Better to celebrate what was. Niehaus endured two angioplasties in 1996. His three kids were grown up, his status as a local legend secure. Retirement was a plausible and perhaps healthy alternative.
Except by then a new Seattle ballpark had advanced beyond artists’ conceptions and primitive blueprints. Nothing about baseball appealed to Niehaus more than the scene – the sun, the clouds, the breeze, the configuration of the mowed grass – and when the Mariners relocated from the Kingdome to an outdoor park with a retractable roof midway through the 1999 season, the heart-surgery patient was rejuvenated.

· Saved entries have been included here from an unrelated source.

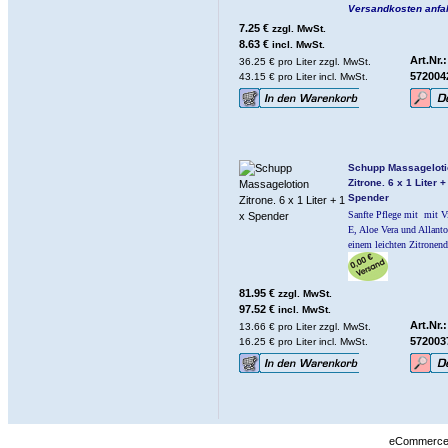
Versandkosten anfal
7.25 €
zzgl. MwSt.
8.63 €
incl. MwSt.
Art.Nr.:
36.25 € pro Liter zzgl. MwSt.
572004
43.15 € pro Liter incl. MwSt.
Schupp Massageloti
Zitrone. 6 x 1 Liter +
Spender
Sanfte Pflege mit
mit V
E, Aloe Vera und Allant
einem leichten Zitronend
81.95 €
zzgl. MwSt.
97.52 €
incl. MwSt.
Art.Nr.:
13.66 € pro Liter zzgl. MwSt.
572003
16.25 € pro Liter incl. MwSt.
eCommerce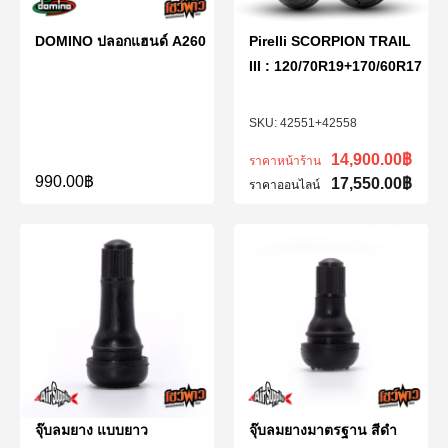
DOMINO ปลอกแฮนด์ A260
Pirelli SCORPION TRAIL
III : 120/70R19+170/60R17
42551+42558
14,900.00
฿
ราคาหน้าร้าน
990.00
฿
17,550.00
฿
ราคาออนไลน์
จุ๊บลมยาง แบบยาว
จุ๊บลมยางมาตรฐาน สีดำ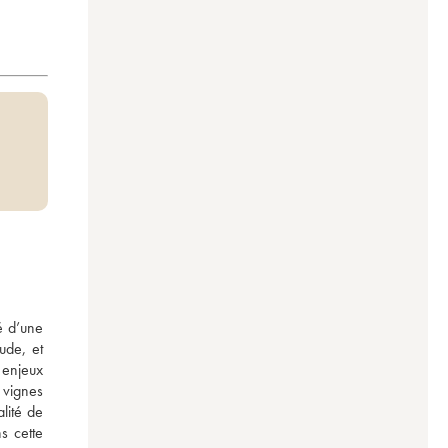
 d’une 
de, et 
 enjeux 
vignes 
lité de 
 cette 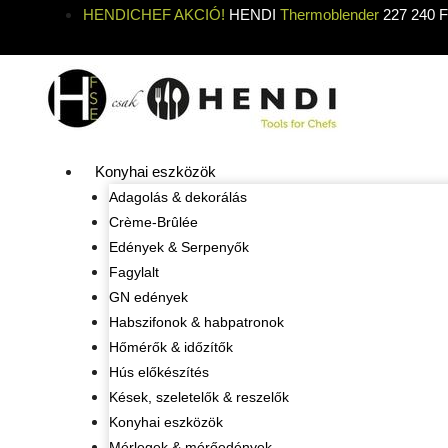
HENDICHEF AKCIÓ!
HENDI
Thermoblender
227 240 Ft
Konyhai eszközök
Adagolás & dekorálás
Crème-Brûlée
Edények & Serpenyők
Fagylalt
GN edények
Habszifonok & habpatronok
Hőmérők & időzítők
Hús előkészítés
Kések, szeletelők & reszelők
Konyhai eszközök
Mérlegek & mérőedények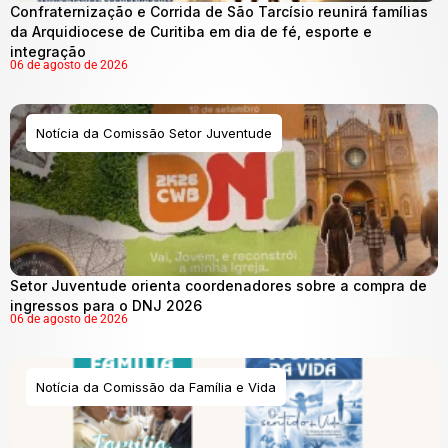
Confraternização e Corrida de São Tarcísio reunirá famílias
da Arquidiocese de Curitiba em dia de fé, esporte e
integração
06 de agosto de 2026
Notícia da Comissão Setor Juventude
Setor Juventude orienta coordenadores sobre a compra de
ingressos para o DNJ 2026
06 de agosto de 2026
Notícia da Comissão da Família e Vida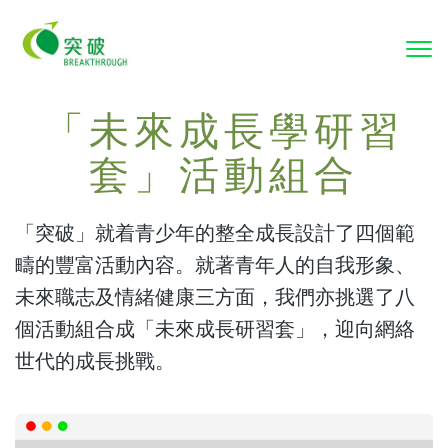
To
nav
「未來成長學研習
套」活動組合
「突破」就着青少年的整全成長設計了四個範
疇的豐富活動內容。就著青年人的自我形象、
未來職志及情緒健康三方面，我們亦挑選了八
個活動組合成「未來成長研習套」，迎向網絡
世代的成長挑戰。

Despite a second 101-defeat season in three years, Niehaus remained on top of his game in 2010. Sure, the ball-strike count wasn’t always accurate, and a few names were misidentified – as if it’s possible to consistently distinguish light-hitting shortstop Jack Wilson from light-hitting shortstop Josh Wilson – but the edge was there.
Here’s Niehaus describing reliever Jesus Colomé’s struggle to throw a strike: “Watching him pitch is like watching a hen lay a dozen eggs all at once. It’s gotta hurt!”
Baseball broadcasters are employed by the club – it’s their job to negotiate the fine line between conveying disappointment and disgust.
Niehaus, the Hall of Famer recognized as the Mariners’ most endearing personality, didn’t have to abide by those rules. He called it like it was, to the ugly end of a grim season.
And yet, two weeks later, he was back at Safeco Field, bubbling about the energy Eric Wedge figured to bring to the dugout in 2011.
Definition of a broadcasting treasure: A man who calls games for the same team over 34 seasons, and when he dies, more than four months before the season opener of his 35th season, we already miss the voice we came to recognize as part of the family.